Work order:
For each line below that contains the word "Umek", make a copy.

Records supplied:
________________________
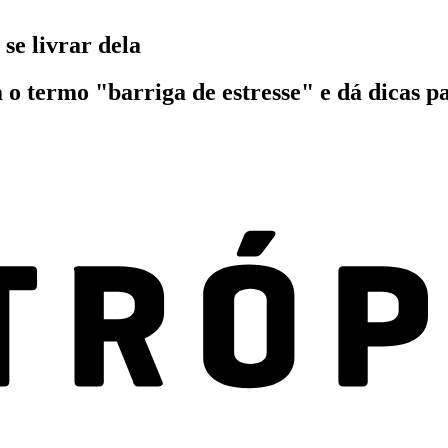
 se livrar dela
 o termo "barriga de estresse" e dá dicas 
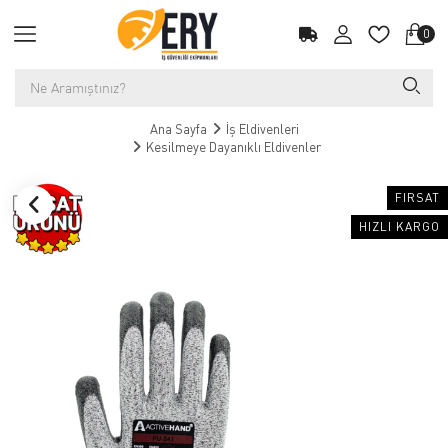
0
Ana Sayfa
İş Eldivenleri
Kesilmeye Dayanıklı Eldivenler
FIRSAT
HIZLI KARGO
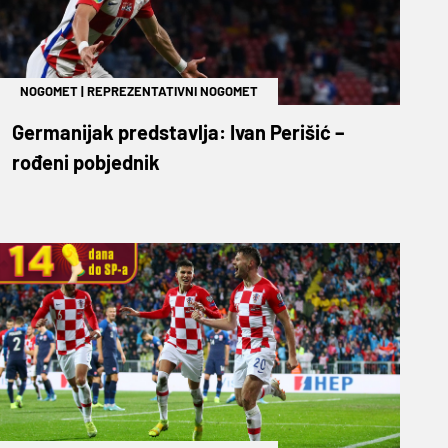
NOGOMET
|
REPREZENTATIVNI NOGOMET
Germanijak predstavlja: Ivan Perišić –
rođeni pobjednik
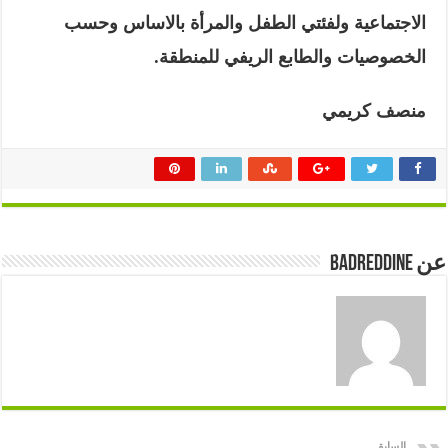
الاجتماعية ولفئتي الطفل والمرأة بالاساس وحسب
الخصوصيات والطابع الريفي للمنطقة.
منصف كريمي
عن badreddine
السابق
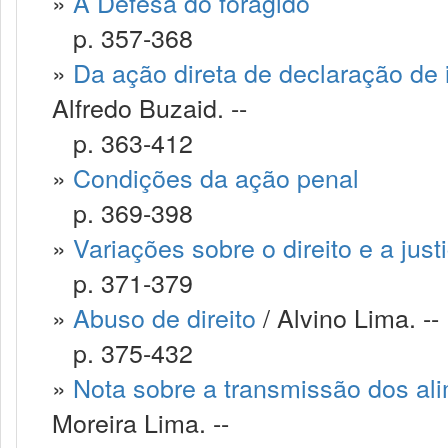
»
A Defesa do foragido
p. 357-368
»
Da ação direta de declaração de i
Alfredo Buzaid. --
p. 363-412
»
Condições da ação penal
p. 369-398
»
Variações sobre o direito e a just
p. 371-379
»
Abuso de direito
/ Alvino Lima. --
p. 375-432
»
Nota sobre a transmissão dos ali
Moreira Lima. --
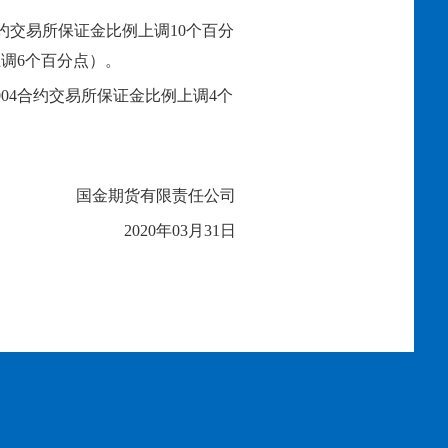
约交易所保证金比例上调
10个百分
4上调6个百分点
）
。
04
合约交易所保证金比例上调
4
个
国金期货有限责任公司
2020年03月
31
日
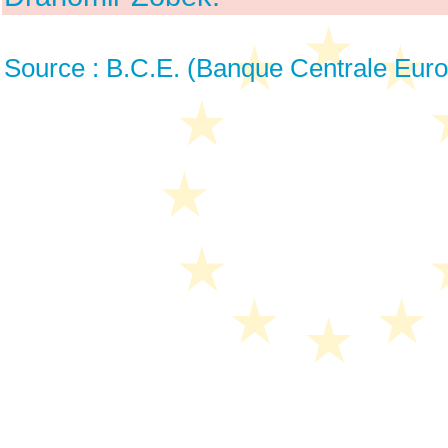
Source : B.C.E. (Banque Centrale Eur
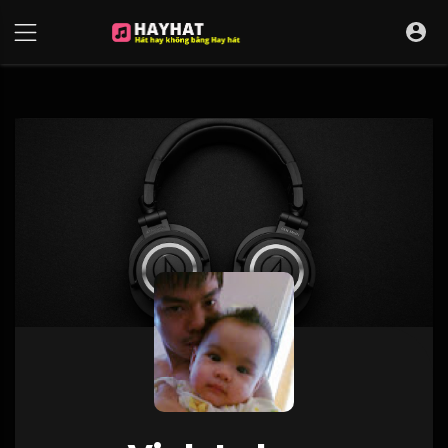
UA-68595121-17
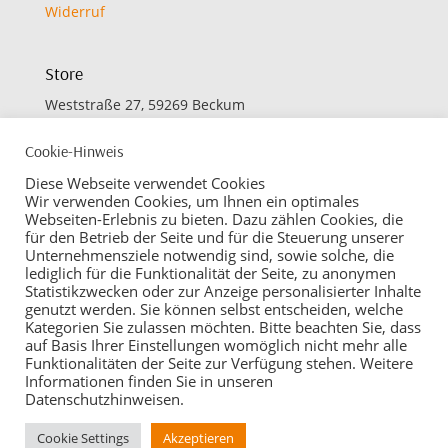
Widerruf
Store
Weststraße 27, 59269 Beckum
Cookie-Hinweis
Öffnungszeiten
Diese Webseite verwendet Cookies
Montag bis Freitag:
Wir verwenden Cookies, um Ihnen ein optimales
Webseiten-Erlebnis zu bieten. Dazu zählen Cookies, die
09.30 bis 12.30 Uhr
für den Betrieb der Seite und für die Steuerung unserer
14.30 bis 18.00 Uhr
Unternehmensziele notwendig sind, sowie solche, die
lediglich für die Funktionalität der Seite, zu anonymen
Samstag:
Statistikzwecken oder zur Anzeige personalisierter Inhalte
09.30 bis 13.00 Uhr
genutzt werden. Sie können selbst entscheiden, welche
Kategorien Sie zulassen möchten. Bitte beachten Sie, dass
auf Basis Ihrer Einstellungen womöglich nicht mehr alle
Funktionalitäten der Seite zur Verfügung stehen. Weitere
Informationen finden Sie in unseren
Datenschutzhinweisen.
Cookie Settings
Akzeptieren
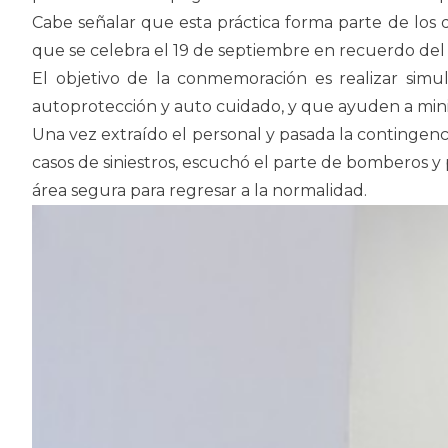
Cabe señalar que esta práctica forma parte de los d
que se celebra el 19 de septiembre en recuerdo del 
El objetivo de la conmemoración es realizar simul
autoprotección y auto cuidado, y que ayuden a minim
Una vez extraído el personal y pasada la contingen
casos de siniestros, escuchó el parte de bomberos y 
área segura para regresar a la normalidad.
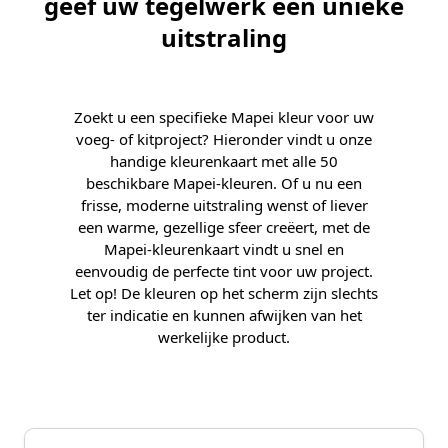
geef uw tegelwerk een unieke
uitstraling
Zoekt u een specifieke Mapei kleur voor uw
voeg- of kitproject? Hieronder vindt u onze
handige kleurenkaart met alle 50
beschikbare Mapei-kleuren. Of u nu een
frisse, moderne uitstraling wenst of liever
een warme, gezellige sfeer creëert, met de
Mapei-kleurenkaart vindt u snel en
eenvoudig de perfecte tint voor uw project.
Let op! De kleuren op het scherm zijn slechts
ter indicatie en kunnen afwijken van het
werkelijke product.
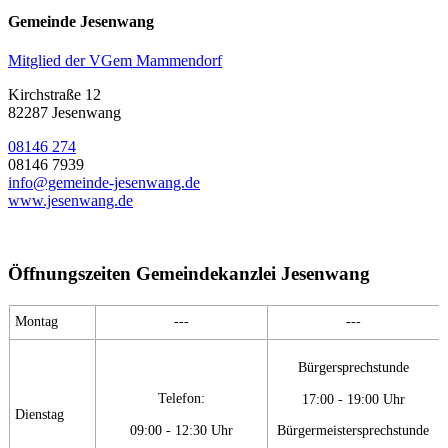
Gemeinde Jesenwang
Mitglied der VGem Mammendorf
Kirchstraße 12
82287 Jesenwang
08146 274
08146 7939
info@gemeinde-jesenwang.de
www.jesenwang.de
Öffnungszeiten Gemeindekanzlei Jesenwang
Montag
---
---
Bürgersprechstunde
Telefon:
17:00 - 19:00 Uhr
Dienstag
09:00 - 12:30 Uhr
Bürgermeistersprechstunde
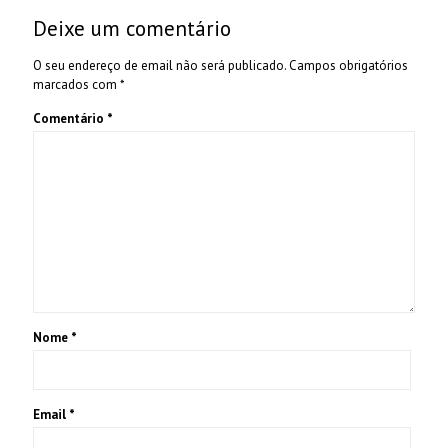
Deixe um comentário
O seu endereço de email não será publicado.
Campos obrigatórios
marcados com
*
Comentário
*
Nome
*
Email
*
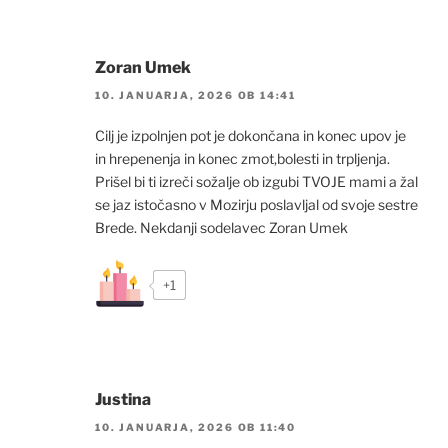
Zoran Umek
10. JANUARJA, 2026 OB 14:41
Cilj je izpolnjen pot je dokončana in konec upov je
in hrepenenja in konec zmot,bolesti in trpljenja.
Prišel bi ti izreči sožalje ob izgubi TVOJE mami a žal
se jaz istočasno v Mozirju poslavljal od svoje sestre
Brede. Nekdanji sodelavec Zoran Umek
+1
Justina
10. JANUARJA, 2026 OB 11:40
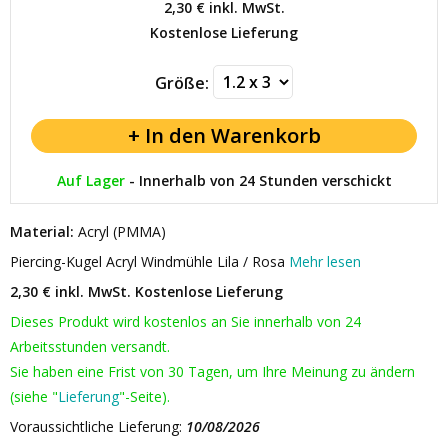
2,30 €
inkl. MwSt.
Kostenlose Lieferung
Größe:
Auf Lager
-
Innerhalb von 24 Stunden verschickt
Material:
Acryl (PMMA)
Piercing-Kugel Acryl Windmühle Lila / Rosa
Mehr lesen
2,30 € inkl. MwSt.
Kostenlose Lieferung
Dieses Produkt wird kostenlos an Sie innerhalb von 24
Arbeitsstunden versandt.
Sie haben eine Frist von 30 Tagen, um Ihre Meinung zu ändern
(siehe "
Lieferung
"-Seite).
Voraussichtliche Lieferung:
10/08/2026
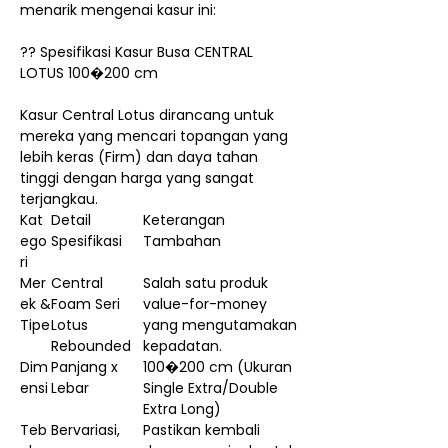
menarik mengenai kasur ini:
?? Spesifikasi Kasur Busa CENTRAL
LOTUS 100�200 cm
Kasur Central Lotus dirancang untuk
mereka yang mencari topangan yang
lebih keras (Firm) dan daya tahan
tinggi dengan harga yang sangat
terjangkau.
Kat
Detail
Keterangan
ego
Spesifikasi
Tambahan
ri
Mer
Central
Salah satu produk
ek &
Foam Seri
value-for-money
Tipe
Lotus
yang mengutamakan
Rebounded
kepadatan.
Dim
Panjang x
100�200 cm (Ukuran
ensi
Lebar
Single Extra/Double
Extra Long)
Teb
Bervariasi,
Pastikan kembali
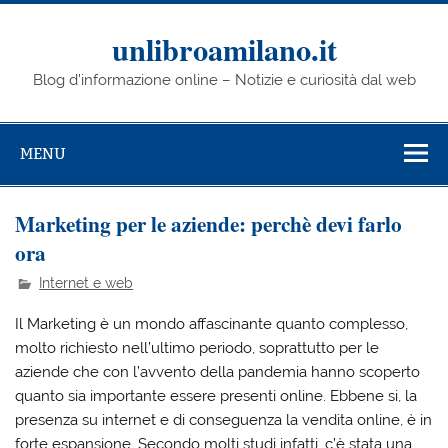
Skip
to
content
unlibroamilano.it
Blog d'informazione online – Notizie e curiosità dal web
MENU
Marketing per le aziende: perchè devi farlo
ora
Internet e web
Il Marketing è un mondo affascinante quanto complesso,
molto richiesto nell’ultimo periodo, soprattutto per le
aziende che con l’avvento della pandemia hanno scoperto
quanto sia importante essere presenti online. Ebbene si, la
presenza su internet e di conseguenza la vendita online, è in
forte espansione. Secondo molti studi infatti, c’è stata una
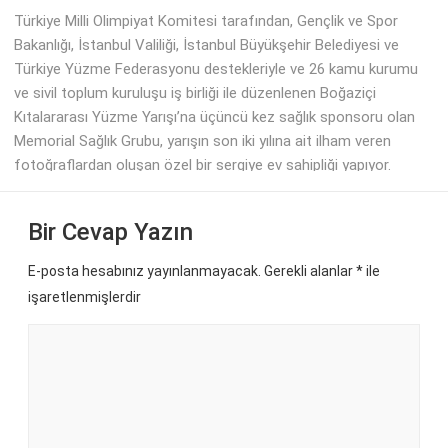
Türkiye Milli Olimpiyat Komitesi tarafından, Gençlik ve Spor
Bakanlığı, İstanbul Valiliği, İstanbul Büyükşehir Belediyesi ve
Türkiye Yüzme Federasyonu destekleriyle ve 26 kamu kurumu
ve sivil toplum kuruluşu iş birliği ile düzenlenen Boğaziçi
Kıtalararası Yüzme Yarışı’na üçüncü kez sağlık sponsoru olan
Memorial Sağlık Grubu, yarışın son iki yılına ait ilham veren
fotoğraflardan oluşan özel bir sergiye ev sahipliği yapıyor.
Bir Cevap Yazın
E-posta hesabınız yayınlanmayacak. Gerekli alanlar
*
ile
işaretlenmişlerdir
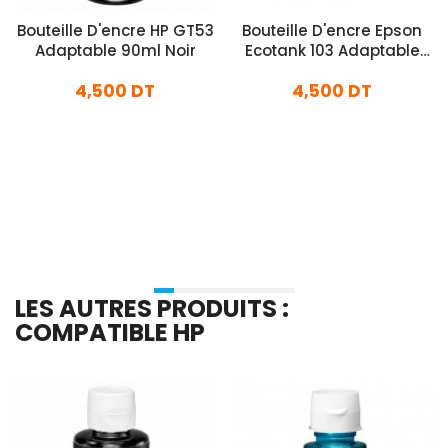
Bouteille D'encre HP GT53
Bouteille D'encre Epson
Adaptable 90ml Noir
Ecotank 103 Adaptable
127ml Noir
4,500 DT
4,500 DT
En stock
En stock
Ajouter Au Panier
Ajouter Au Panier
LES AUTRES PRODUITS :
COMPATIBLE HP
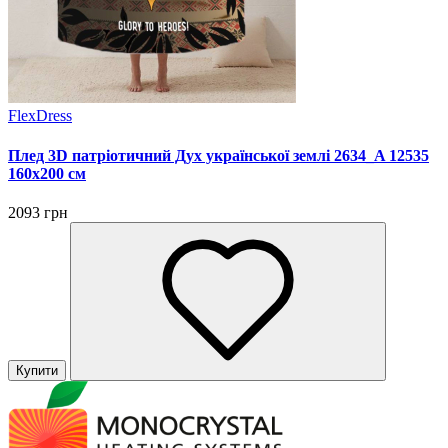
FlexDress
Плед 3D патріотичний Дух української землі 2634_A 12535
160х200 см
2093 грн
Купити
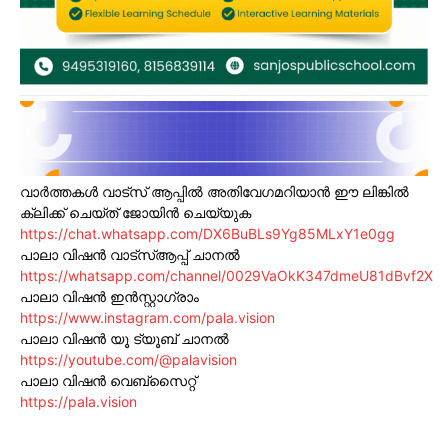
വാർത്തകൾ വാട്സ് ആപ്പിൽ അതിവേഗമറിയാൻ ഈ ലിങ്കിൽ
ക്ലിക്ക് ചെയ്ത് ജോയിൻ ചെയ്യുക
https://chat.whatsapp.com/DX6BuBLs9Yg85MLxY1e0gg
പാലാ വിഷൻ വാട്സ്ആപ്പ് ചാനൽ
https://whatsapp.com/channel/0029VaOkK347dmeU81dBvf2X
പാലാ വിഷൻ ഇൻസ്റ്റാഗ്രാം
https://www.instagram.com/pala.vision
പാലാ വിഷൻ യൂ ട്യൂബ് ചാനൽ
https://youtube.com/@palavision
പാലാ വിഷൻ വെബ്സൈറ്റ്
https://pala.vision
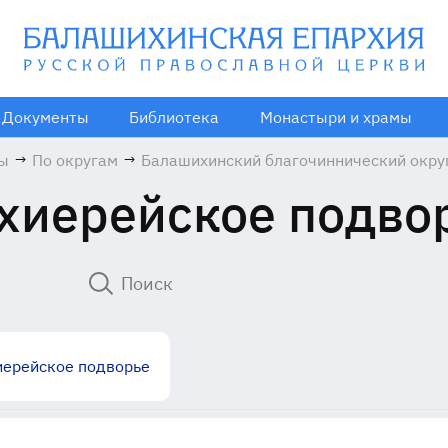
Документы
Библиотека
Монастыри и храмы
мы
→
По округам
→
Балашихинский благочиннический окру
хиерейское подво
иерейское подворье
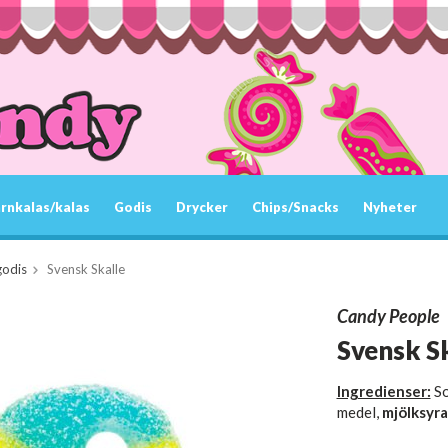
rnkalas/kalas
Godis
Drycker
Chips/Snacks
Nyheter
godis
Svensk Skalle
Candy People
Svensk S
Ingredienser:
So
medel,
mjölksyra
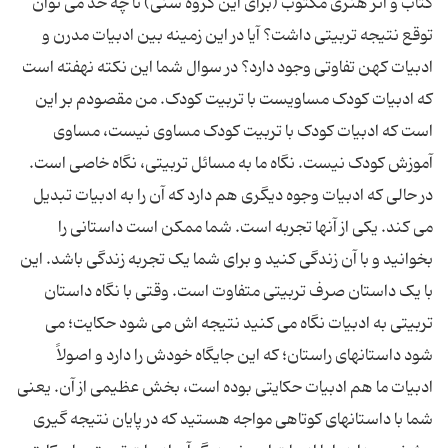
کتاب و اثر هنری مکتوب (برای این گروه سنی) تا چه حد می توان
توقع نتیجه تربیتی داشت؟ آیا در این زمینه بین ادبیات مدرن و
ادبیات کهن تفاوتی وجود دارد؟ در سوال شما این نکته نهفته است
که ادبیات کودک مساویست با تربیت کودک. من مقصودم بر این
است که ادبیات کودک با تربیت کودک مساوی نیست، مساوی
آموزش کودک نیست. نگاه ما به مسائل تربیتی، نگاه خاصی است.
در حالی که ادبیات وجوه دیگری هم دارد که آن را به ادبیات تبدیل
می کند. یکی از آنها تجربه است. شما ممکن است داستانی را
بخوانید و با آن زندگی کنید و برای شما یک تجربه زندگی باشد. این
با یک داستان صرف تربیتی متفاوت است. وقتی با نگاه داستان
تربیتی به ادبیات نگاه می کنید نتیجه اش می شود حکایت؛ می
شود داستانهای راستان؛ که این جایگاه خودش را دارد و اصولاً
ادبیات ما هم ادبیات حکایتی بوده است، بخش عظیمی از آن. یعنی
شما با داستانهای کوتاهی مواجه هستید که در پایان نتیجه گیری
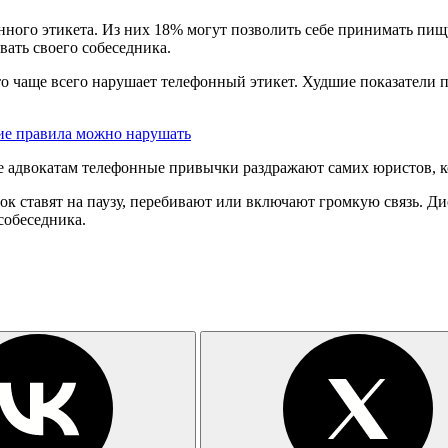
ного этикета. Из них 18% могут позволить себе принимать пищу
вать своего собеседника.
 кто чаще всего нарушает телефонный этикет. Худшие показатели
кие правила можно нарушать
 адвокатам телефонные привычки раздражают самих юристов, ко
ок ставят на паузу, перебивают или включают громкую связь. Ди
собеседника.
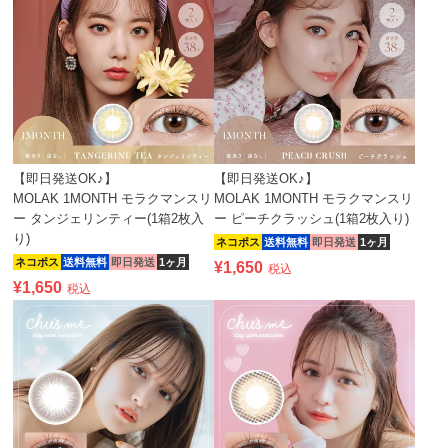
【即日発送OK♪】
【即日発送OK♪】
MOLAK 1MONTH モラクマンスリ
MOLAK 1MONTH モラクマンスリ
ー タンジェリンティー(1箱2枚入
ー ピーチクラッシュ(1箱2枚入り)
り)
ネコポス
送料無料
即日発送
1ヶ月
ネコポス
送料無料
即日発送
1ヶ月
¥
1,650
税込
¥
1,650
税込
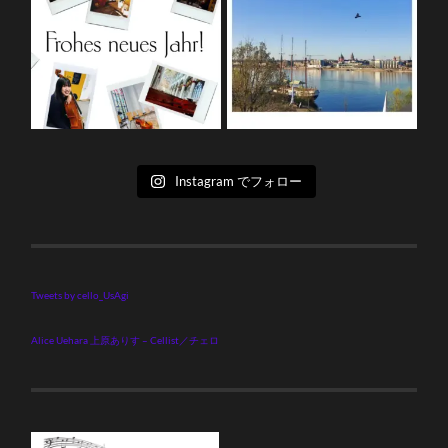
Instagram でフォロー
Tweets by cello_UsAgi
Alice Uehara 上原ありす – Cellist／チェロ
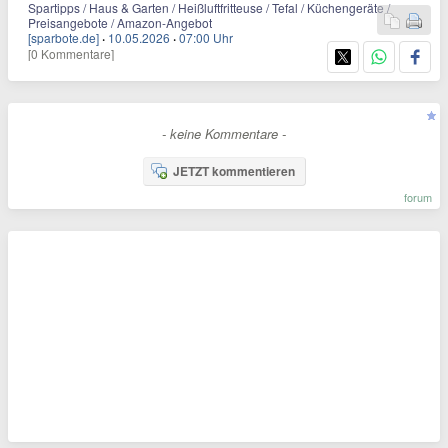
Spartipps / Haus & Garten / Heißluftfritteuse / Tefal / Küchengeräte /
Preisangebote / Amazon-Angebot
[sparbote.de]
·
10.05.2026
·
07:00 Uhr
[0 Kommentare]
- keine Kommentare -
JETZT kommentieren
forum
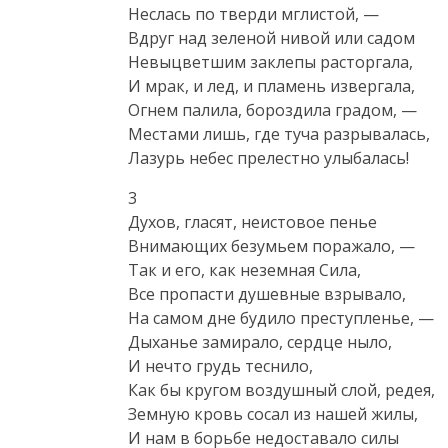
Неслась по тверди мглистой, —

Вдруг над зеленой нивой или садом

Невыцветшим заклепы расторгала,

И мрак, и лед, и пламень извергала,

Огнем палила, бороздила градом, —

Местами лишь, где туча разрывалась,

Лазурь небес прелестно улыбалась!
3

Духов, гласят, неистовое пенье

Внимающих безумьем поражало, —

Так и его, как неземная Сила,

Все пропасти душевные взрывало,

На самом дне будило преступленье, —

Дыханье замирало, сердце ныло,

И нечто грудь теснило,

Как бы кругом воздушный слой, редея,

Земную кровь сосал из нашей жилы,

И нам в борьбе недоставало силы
________________________
Exercise result:
Zoran Umek
Brede. Nekdanji sodelavec Zoran Umek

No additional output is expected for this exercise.